Overtime costs from the G20 summit and to a lesser extent the Vancouver Olympics are being blamed for a dramatic rise in Toronto police salaries.
The number of Toronto Police Service employees taking home income of at least six figures last year was up by more than 60 per cent from 2009.
Last year, 2,159 police personnel — the majority of which are uniformed officers — earned more than $100,000, not including taxable benefits. That number is way up from 2009, when only 1,329 employees made the province’s so-called “sunshine list.” In 2008, that number was 1,006.
“I don’t have a specific breakout of the G20, but overwhelmingly, a very significant amount of the increase is G20,” said police spokesperson Mark Pugash.
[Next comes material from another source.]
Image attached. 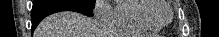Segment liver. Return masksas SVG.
Here are the masks:
<instances>
[{"label":"liver","instance_id":"obj_1","mask_svg":"<svg viewBox=\"0 0 219 37\" xmlns=\"http://www.w3.org/2000/svg\"><path fill=\"white\" fill-rule=\"evenodd\" d=\"M100 24L77 12L54 13L41 21L34 37H101Z\"/></svg>","mask_w":219,"mask_h":37}]
</instances>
The Toronto Police Service also had a “significant” presence at the Vancouver Olympics, which drove salaries higher. However, Pugash added, the federal government has reimbursed the service for the overtime.
Roughly half of the 10,000 officers on duty during the June summit were from Toronto. Many were working on time-and-a-half overtime, on 12-hour shifts.
Scheduled annual salary increases also played in the six-figure spike, said Pugash.
At the end of the day, he added, “as years go by, there’ll be more and more officers whose starting pay puts them on the list without earning a penny of overtime at all.”
Detectives and sergeants, for example, make between $92,217 and $99,529. Staff sergeants earn anywhere from $101,966 to $109,278. And before overtime is taken into account, a first-class constable takes home $81,249 to $88,561 each year.
Making the list for the first time this year is Const. Adam Josephs, a.k.a. “Officer Bubbles.”
Josephs, who last year earned $108,197.45, threatened to arrest a G20 demonstrator for blowing bubbles, a moment that was captured on video and became a YouTube hit last summer.
Chief Bill Blair made $325,940.14 in 2010. In 2009, the chief earned $309,491.19.
And for the third year in a row, Traffic Services Const. Michael Thompson was included on the so-c1alled “sunshine list” of public sector employees in Ontario who earn at least $100,000. Last year, Thompson made $166,095.43, about double his base salary.
The salaries listed include base pay, overtime, court time and retroactive pay, but do not include paid-duty assignments — guarding construction sites and the like. Toronto officers who accept paid-duty shifts earn $65 an hour. In 2009, Toronto police worked 40,919 paid-duty assignments.
Asked if the roster of high earners among Toronto officers will be down next year, Pugash said it’s possible, given that nothing similar to the G20 or Olympics is on the 2011 calendar. However, salaries will continue to climb with collective bargaining commitments.
Pugash also noted that steps have been taken in recent years to monitor overtime tightly and that last week, Blair announced a service-wide belt-tightening review.
“We must ensure the money invested in policing is spent economically and appropriately,” Blair wrote in an internal memo. “We will do whatever we can to help the city reduce the projected budget shortfall for 2012.”
Blair will target efficiencies in each department, as well as look for sources of cost recovery. (The service has long complained it is doing work, such as border control, for which other police jurisdictions should be footing the bill.)
The province’s sunshine list was released Thursday afternoon.